Przed meczem ŁKS - Podbeskidzi Bielsko-Biała

W poprzednim sezonie oba zespoły - ŁKS i Podbeskiedzie Bielsko-Biała - broniły się przed spadkiem. Teraz chcą walczyć o ekstraklasę

Ostatnio łodzianie wygrali u siebie z Podbeskidziem 1:0, a w rewanżu przegrali 0:2. Od ostatniego meczu między tymi drużynami upłynęły tylko dwa miesiące, ale składy obu zespołów zmieniły się nie do poznania. Wśród gospodarzy szansę debiutu ma sześciu piłkarzy, w Podbeskidziu - aż 11.

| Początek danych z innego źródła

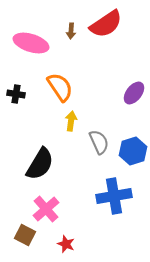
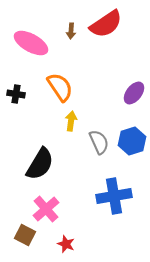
pink ellipse: rotated 12 degrees clockwise
blue hexagon: moved 1 px left, 10 px up
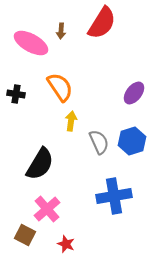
red semicircle: moved 4 px left, 1 px up; rotated 24 degrees counterclockwise
brown arrow: moved 10 px left
pink cross: moved 1 px right
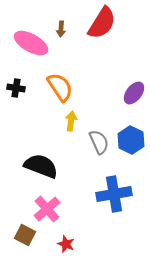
brown arrow: moved 2 px up
black cross: moved 6 px up
blue hexagon: moved 1 px left, 1 px up; rotated 16 degrees counterclockwise
black semicircle: moved 1 px right, 2 px down; rotated 100 degrees counterclockwise
blue cross: moved 2 px up
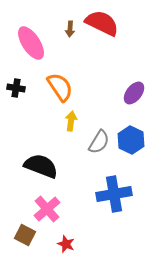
red semicircle: rotated 96 degrees counterclockwise
brown arrow: moved 9 px right
pink ellipse: rotated 28 degrees clockwise
gray semicircle: rotated 55 degrees clockwise
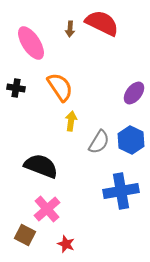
blue cross: moved 7 px right, 3 px up
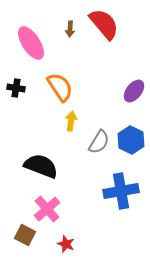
red semicircle: moved 2 px right, 1 px down; rotated 24 degrees clockwise
purple ellipse: moved 2 px up
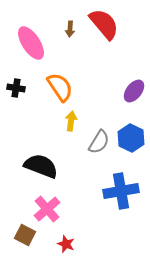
blue hexagon: moved 2 px up
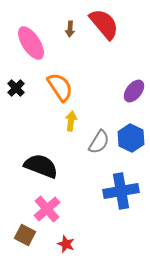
black cross: rotated 36 degrees clockwise
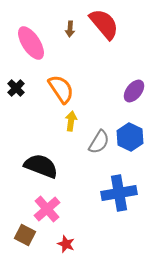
orange semicircle: moved 1 px right, 2 px down
blue hexagon: moved 1 px left, 1 px up
blue cross: moved 2 px left, 2 px down
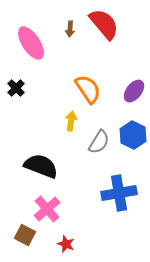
orange semicircle: moved 27 px right
blue hexagon: moved 3 px right, 2 px up
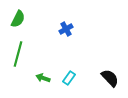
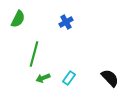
blue cross: moved 7 px up
green line: moved 16 px right
green arrow: rotated 40 degrees counterclockwise
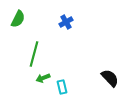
cyan rectangle: moved 7 px left, 9 px down; rotated 48 degrees counterclockwise
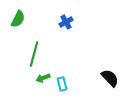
cyan rectangle: moved 3 px up
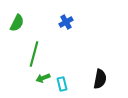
green semicircle: moved 1 px left, 4 px down
black semicircle: moved 10 px left, 1 px down; rotated 54 degrees clockwise
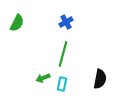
green line: moved 29 px right
cyan rectangle: rotated 24 degrees clockwise
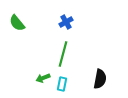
green semicircle: rotated 114 degrees clockwise
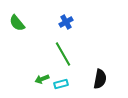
green line: rotated 45 degrees counterclockwise
green arrow: moved 1 px left, 1 px down
cyan rectangle: moved 1 px left; rotated 64 degrees clockwise
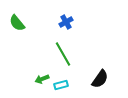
black semicircle: rotated 24 degrees clockwise
cyan rectangle: moved 1 px down
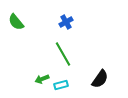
green semicircle: moved 1 px left, 1 px up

Podczas przerwy letniej zespół z Bielska-Białej wzmocnili m.in. Adam Kompała, Paweł Sibik, Tomasz Fornalak i Grzegorz Pater. W składzie gości jest też Daniel Dubicki, przed laty piłkarz klubu z al. Unii.

Sponsorzy i kibice ŁKS liczą na doskonały początek sezonu w wykonaniu podopiecznych trenera Marka Chojnackiego. Po raz pierwszy od czterech lat zespół został poważnie wzmocniony, dlatego uważany jest za jednego z faworytów rozgrywek. W bramce na pewno zagra doświadczony Bogusław Wyparło. Na występ od pierwszej minuty mogą też liczyć Zdzisław Leszczyński i Rafał Niżnik, a do debiutu są też gotowi Lee Quaye, Maciej Nuckowski oraz Ireneusz Gortowski.

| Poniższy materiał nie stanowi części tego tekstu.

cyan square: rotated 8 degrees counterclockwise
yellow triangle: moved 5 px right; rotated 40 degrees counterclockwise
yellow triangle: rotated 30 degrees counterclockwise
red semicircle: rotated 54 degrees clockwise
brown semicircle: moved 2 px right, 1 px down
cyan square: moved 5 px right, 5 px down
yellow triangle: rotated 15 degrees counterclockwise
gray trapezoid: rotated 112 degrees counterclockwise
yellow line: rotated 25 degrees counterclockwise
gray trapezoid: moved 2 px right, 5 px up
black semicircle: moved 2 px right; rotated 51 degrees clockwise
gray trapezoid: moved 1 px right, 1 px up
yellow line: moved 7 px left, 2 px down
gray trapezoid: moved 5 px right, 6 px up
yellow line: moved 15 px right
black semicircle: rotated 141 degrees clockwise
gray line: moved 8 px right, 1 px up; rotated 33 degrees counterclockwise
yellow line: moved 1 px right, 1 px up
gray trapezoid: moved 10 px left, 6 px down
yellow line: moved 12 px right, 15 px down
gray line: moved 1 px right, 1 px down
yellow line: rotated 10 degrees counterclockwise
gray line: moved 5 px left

Piotr Lelental, nowy wiceprezes SSA ŁKS, zapowiada, że przed meczem czekają na kibiców też nie lada atrakcje. Piłkarze rzucą w trybuny 11 piłek z autografami. - Innych niespodzianek na razie nie chcę zdradzić - mówi Lelental.

Wczoraj listonosz przyniósł do klubu list od kibica nr 1 ŁKS - premiera Marka Belki. Szef rządu pogratulował działaczom przedsezonowych transferów, a piłkarzom życzył sukcesów.